Another ADHD failure cements Aevi’s penny stock status

Aevi Genomic Medicine’s genetic approach to treating ADHD was expected to ascend its lead drug to great heights in the commonly diagnosed neurobehavioral disorder, but this saga has only culminated in another trial failure, forcing the resource-poor company to “reduce the scope” of its operations to preserve capital.

Shares of the Philadelphia-based company $GNMX were obliterated Wednesday afternoon, nosediving nearly 65% after the bell, wading deeper into penny stock territory.

The SAGA trial reported in March 2017 cast doubt on the viability of the drug, AEVI-001, when it failed to hit statistical significance against a placebo on an ADHD rating scale in adolescent patients with a mutation that disrupts the mGluR (metabotropic glutamate receptor) network — an abundant family of receptors in the brain. However, an analysis of the mid-stage data in the study that enrolled 101 patients suggested the drug did have a pronounced impact on the symptoms of inattention. Encouraged, Aevi elected to continue evaluating the non-stimulant molecule.

According to the company, about 1 in 5 ADHD patients carries such a mutation. The American Psychiatric Association estimates around 5% of American children have ADHD, but with increasing awareness, the CDC pegs that number was closer to 9.4% in 2016.

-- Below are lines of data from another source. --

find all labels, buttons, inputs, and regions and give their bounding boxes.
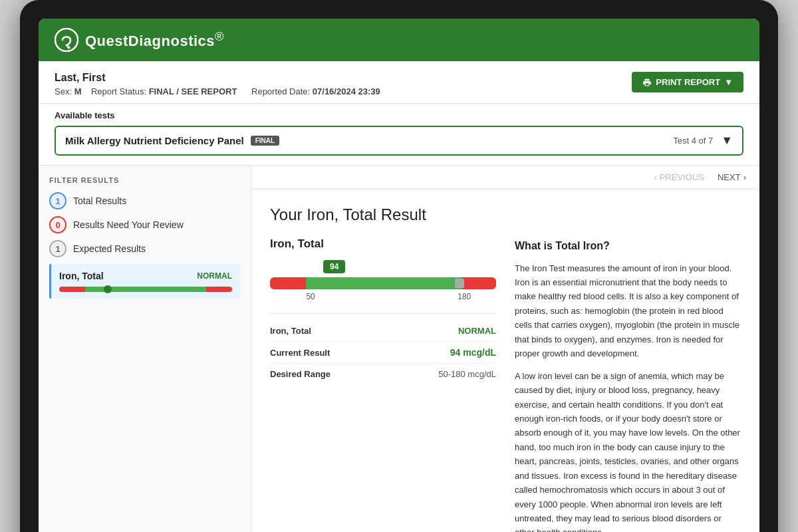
reported-value: 07/16/2024 23:39	[313, 86, 380, 96]
needs-review-badge: 0	[49, 216, 66, 233]
test-list-status: NORMAL	[197, 271, 232, 281]
available-tests-section: Available tests Milk Allergy Nutrient De…	[39, 104, 759, 165]
result-row-range: Desired Range 50-180 mcg/dL	[270, 364, 496, 384]
gauge-min-label: 50	[306, 292, 315, 301]
result-row-name: Iron, Total NORMAL	[270, 321, 496, 342]
print-chevron: ▼	[724, 77, 733, 87]
next-chevron-icon: ›	[743, 172, 746, 182]
gauge-value-bubble: 94	[323, 260, 345, 273]
gauge-max-label: 180	[458, 292, 471, 301]
patient-header: Last, First Sex: M Report Status: FINAL …	[39, 61, 759, 104]
filter-label: FILTER RESULTS	[49, 176, 240, 184]
gauge-bar-container: 50 180	[270, 277, 496, 289]
right-panel: ‹ PREVIOUS NEXT › Your Iron, Total Resul…	[251, 166, 759, 532]
prev-chevron-icon: ‹	[654, 172, 656, 182]
needs-review-label: Results Need Your Review	[73, 219, 184, 230]
logo-text: QuestDiagnostics®	[85, 29, 224, 50]
top-nav: QuestDiagnostics®	[39, 19, 759, 61]
status-label: Report Status:	[91, 86, 146, 96]
main-content: FILTER RESULTS 1 Total Results 0 Results…	[39, 165, 759, 532]
result-rows: Iron, Total NORMAL Current Result 94 mcg…	[270, 313, 496, 384]
test-list-item-iron[interactable]: Iron, Total NORMAL	[49, 264, 240, 299]
info-paragraph-1: The Iron Test measures the amount of iro…	[515, 261, 741, 361]
range-indicator	[104, 285, 112, 293]
expected-results-label: Expected Results	[73, 243, 146, 254]
device-frame: QuestDiagnostics® Last, First Sex: M Rep…	[20, 0, 778, 532]
chevron-down-icon: ▼	[721, 134, 733, 148]
small-square-indicator	[455, 279, 464, 288]
test-list-name: Iron, Total	[59, 271, 104, 281]
browser-window: QuestDiagnostics® Last, First Sex: M Rep…	[39, 19, 759, 532]
logo-area: QuestDiagnostics®	[55, 28, 224, 52]
result-row-current: Current Result 94 mcg/dL	[270, 342, 496, 364]
filter-total-results[interactable]: 1 Total Results	[49, 192, 240, 209]
range-bar-small	[59, 287, 232, 292]
row-label-iron: Iron, Total	[270, 326, 311, 336]
sidebar: FILTER RESULTS 1 Total Results 0 Results…	[39, 166, 251, 532]
next-button[interactable]: NEXT ›	[718, 172, 746, 182]
previous-button[interactable]: ‹ PREVIOUS	[654, 172, 704, 182]
panel-nav: ‹ PREVIOUS NEXT ›	[251, 166, 759, 190]
patient-meta: Sex: M Report Status: FINAL / SEE REPORT…	[55, 86, 380, 96]
result-body: Iron, Total 94 50 180	[270, 237, 741, 532]
svg-point-1	[68, 47, 70, 49]
result-section-title: Iron, Total	[270, 237, 496, 251]
print-report-button[interactable]: PRINT REPORT ▼	[632, 72, 743, 92]
sex-label: Sex:	[55, 86, 72, 96]
row-value-current: 94 mcg/dL	[450, 347, 496, 358]
result-content: Your Iron, Total Result Iron, Total 94	[251, 190, 759, 532]
row-value-range: 50-180 mcg/dL	[438, 369, 496, 379]
test-selector-left: Milk Allergy Nutrient Deficiency Panel F…	[65, 135, 279, 146]
patient-name: Last, First	[55, 72, 380, 84]
quest-logo-icon	[55, 28, 78, 52]
result-title: Your Iron, Total Result	[270, 205, 741, 224]
total-results-label: Total Results	[73, 196, 126, 206]
result-right: What is Total Iron? The Iron Test measur…	[515, 237, 741, 532]
test-final-badge: FINAL	[251, 136, 279, 146]
total-results-badge: 1	[49, 192, 66, 209]
reported-label: Reported Date:	[251, 86, 310, 96]
status-value: FINAL / SEE REPORT	[149, 86, 237, 96]
svg-point-0	[55, 29, 78, 51]
gauge-section: 94 50 180	[270, 260, 496, 289]
print-icon	[642, 78, 652, 87]
row-status-iron: NORMAL	[458, 326, 496, 336]
test-selector-name: Milk Allergy Nutrient Deficiency Panel	[65, 135, 244, 146]
row-label-current: Current Result	[270, 348, 330, 358]
info-title: What is Total Iron?	[515, 237, 741, 255]
sex-value: M	[74, 86, 82, 96]
expected-results-badge: 1	[49, 240, 66, 257]
filter-expected-results[interactable]: 1 Expected Results	[49, 240, 240, 257]
print-button-label: PRINT REPORT	[656, 77, 720, 87]
test-selector-dropdown[interactable]: Milk Allergy Nutrient Deficiency Panel F…	[55, 126, 743, 156]
row-label-range: Desired Range	[270, 369, 331, 379]
available-tests-label: Available tests	[55, 110, 743, 120]
result-left: Iron, Total 94 50 180	[270, 237, 496, 532]
info-paragraph-2: A low iron level can be a sign of anemia…	[515, 369, 741, 532]
patient-info: Last, First Sex: M Report Status: FINAL …	[55, 72, 380, 96]
test-count: Test 4 of 7	[673, 136, 713, 146]
test-list-item-header: Iron, Total NORMAL	[59, 271, 232, 281]
filter-needs-review[interactable]: 0 Results Need Your Review	[49, 216, 240, 233]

Aevi took AEVI-001 into another mid-stage placebo-controlled study, dubbed ASCEND, in two types of patients aged 6 to 17.  In one arm of the trial, 69 patients with gene mutations associated with glutamatergic signaling were enrolled, while  for another arm of the trial, 109 patients with no such mutations were enrolled. Data showed the drug did not induce a statistically significant improvement in ADHD symptoms in either category of patient, but the company has not thrown in the towel on the program just yet.

“Aevi Genomic Medicine remains committed to the development of AEVI-001 as a potential treatment for a sub-population of…ADHD patients with genetic mutations that disrupt the mGluR network,” the company reiterated in a statement on Wednesday.

However, the drug developer is strapped for cash. It anticipates reducing the scope of its operations to preserve net working capital, which was approximately $5 million (unaudited) as of December 31, 2018, it said.

The company also has AEVI-004, a co-crystal version of AEVI-001, which is also called fasoracetam. AEVI-004 is designed to improve the stability of the original AEVI-001 molecule, while maintaining similar solubility. Meanwhile, it is also developing two additional molecules: AEVI-002 for severe pediatric-onset Crohn’s disease and AEVI-005 for an undisclosed autoimmune orphan disease, both partnered with Kyowa Hakko Kirin.